Nel comprensorio deltizio sono inserite diverse tipologie di acque: si dicono Valli i bacini interni di acque dolci, salmastre o salate, la cui comunicazione con acque esterne (fiume o mare) è artificialmente emessa attraverso chiuse e/o idrovore. In questo senso ne sono tipicissimi esempi le Valli di Comacchio, le Casse di espansione di Campotto e Valle Mandriole.
Le lagune sono i bacini di acque dolci, salmastre o salate, la cui comunicazione con il mare è data da un’ampia apertura che permetta il flusso e riflusso delle maree, come ad esempio la Scca di Goro. Vi sono poi le Valli interne in libera comunicazione con il mare: sono quei bacini che risentono dell’influsso delle maree attraverso i canali (Valle Fattibello, le Piallasse della Baiona e del Piombone).

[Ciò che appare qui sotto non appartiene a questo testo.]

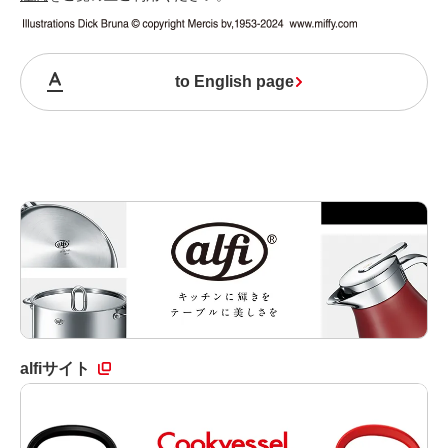
to English page
alfiサイト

La pesca dunque, intesa come ogni azione tesa alla cattura di specie ittiche, si differenzia per tipologia: la pesca professionale, e con essa la raccolta di molluschi, e la pesca sportiva.
La pesca sportiva è un'attività normalmente concessa all'interno delle aree di parco e pre-parco, ad esclusione delle zone A e di particolari ambiti individuati dal Piano Territoriale e specificati dal Regolamento, nei quali le condizioni ambientali, la presenza di specie di particolare importanza conservazionistica o lo svolgimento di fasi delicate del ciclo biologico dei Pesci, inducano ad istituire divieti di pesca temporanei o permanenti.

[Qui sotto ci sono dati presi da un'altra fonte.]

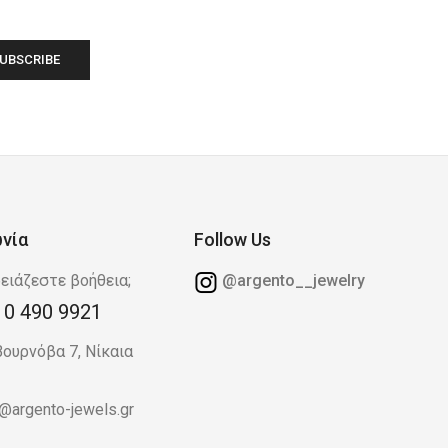
ωνία
Follow Us
ειάζεστε βοήθεια;
@argento__jewelry
10 490 9921
Βουρνόβα 7, Νίκαια
o@argento-jewels.gr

In ogni ambito, comunque, l'attività alieutica deve essere attentamente regolamentata da parte dell'Ente di Gestione, allo scopo di garantire la conservazione della fauna ittica presente nell'Area Protetta, con particolare riferimento alle specie di importanza conservazionistica.
Nel Parco del Delta esiste anche l’acquacoltura che si connota diversamente dalla pesca normalmente intesa (che è una pratica di semplice raccolta di una risorsa naturale). La vallicoltura è quell’allevamento ittico tradizionale ed estensivo praticato da secoli nelle Valli del Delta del Po, in cui la cattura del pesce avviene sfruttando i movimenti migratori di massa all’uscita dei bacini interni. La raccolta del pesce viene effettuata, con una tipica struttura detta lavoriero, in aree limitrofe ai bacini di allevamento.
In attuazione al Capo X della L.R. 3/99 dal 1° gennaio 2000 le Province costiere dell’Emilia-Romagna sono state delegate all’esercizio delle funzioni amministrative di concessione, di liquidazione dei contributi e di controllo sulla destinazione degli stessi di cui alla L.R. 3/79 (acquisto imbarcazioni, attrezzature per imbarcazioni, impianti di trasformazione, commercializzazione e stoccaggio prodotti ittici, mezzi di trasporto, ecc.).